Durante todo ese calvario, no dejé de dar el pecho en ningún momento. Mi mayor consuelo era que la niña estaba incrementando muy bien. Pero claro, yo no estaba disfrutando para nada de la lactancia. Entonces, cuando estaba a punto de tirar la toalla, me recomendaron visitar a una comadrona especializada en el tema, y fue gracias a ella que todo cambió. Se llama Anna Vilaseca y visita cada semana en un centro de salud público a madres que como yo no conseguían una lactancia establecida. Estuve una hora y media en la consulta durante la cual me hizo un cultivo de la leche para descartar algún tipo de infección, me enseñó algunas posturas para amamantar mejor, además de explicarme como controlar la producción de leche, dando el pecho de forma alterna en las tomas. Otras indicaciones fueron usar parches de Mepitel para curar bien los pezones, tomar probióticos (yo tomé Lactanza) y ayudarme con el cojín de lactancia hasta que pillara destreza con las posturas. También me motivó a seguir adelante con la teta, advirtiéndome de que a medida que Gala creciera, su succión sería mejor y me haría menos daño.
Y así fue. Ahora que mi hija acaba de cumplir 4 meses ya casi no recuerdo esos inicios tan duros porque por fin estoy disfrutando de la experiencia. Y eso que me costó casi un mes y medio conseguirlo. Y sí, es algo maravilloso y único. Yo que siempre he sido muy pudorosa, ya me he acostumbrado a dar el pecho en lugares públicos. Al final una tiene sus trucos para no enseñar demasiado. Aunque ese tema merece un post a parte.
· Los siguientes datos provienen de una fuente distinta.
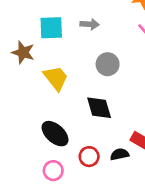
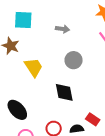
cyan square: (51, 28) -> (23, 20), moved
black ellipse: (55, 134) -> (17, 110), moved

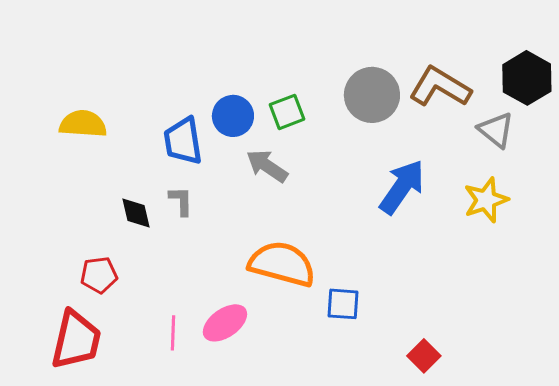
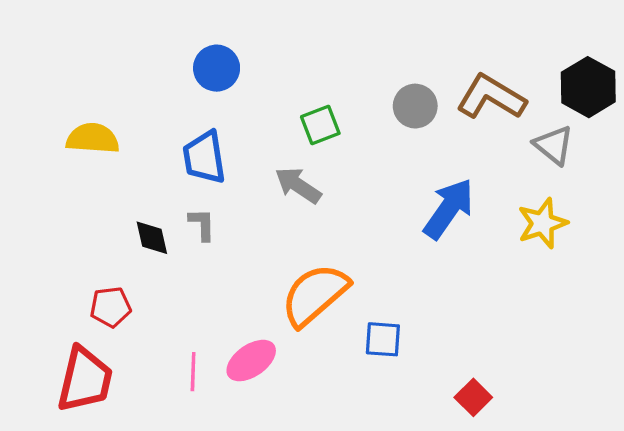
gray circle: (372, 95) -> (415, 106), size x0.7
blue circle: (233, 116) -> (217, 68), moved
orange semicircle: (282, 264) -> (315, 295), turned -56

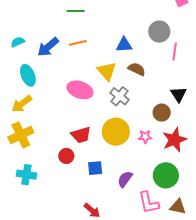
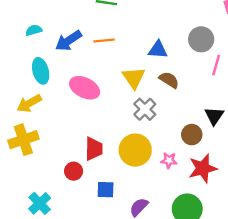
pink ellipse: (80, 90) -> (85, 88), moved
red trapezoid: (81, 135) -> (94, 149), turned -80
cyan cross: (26, 175) -> (40, 203), moved, turned 30

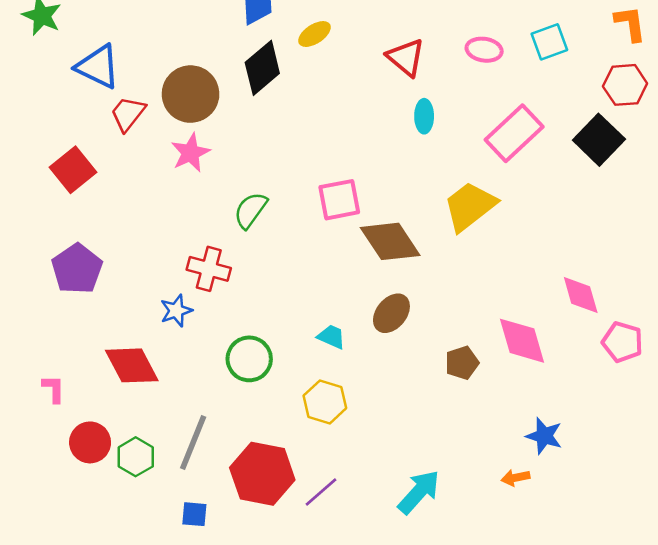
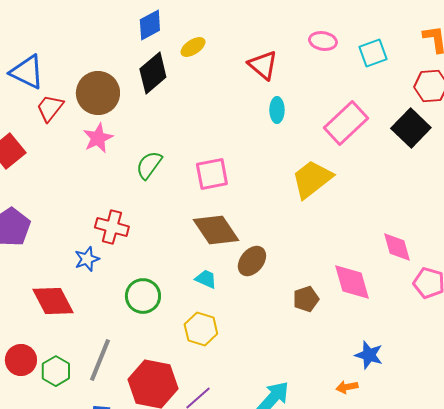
pink ellipse: (484, 50) -> (323, 41), moved
green semicircle: (251, 210) -> (149, 165), moved
brown diamond: (390, 241) -> (216, 230), moved

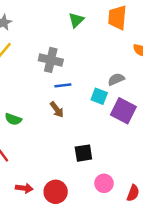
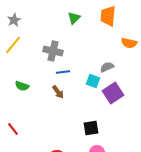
purple square: (123, 111) -> (113, 93), turned 30
green semicircle: (13, 119) -> (22, 86), moved
black square: (83, 153) -> (91, 128), moved

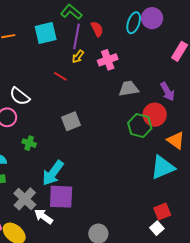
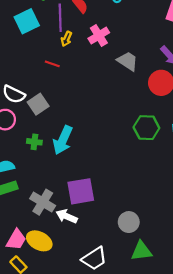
gray trapezoid: (129, 89) -> (128, 61), turned 55
gray square: (71, 121) -> (38, 104), moved
green hexagon: (140, 126) -> (146, 128), moved
cyan arrow: (53, 173) -> (63, 140), moved

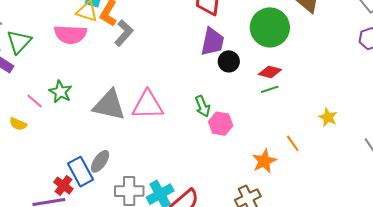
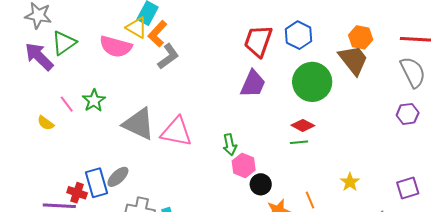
black circle: (229, 61) -> (261, 184), moved
red cross: (63, 185) -> (77, 193), turned -30

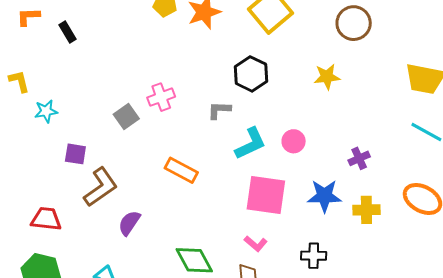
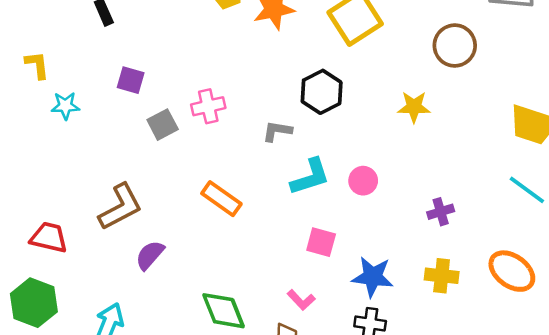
purple square: (75, 154) -> (131, 80), moved
pink square: (266, 195) -> (321, 242), size x0.6
blue star: (324, 196) -> (373, 277), moved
Quiero dejar bien claro que es totalmente lícito optar por la lactancia artificial, cada madre está legitimada para decidir como quiere criar a sus hijos, pero si la intención es la de apostar por la lactancia materna, sí que recomiendo dejarse ayudar por los que realmente saben. Y éstos no son ni los ginecólogos, ni los pediatras, ni tampoco los familiares. Por culpa de malos consejos la lactancia se puede ir al traste así que lo que hay que hacer es acudir a grupos de apoyo y no desistir a las primeras de cambio. Y si no se puede, no hay que sentirse culpable. Al final, lo más importante es que nuestros hijos crezcan sanos, y el modo de alimentarlos no debería causarnos traumas ni frustraciones.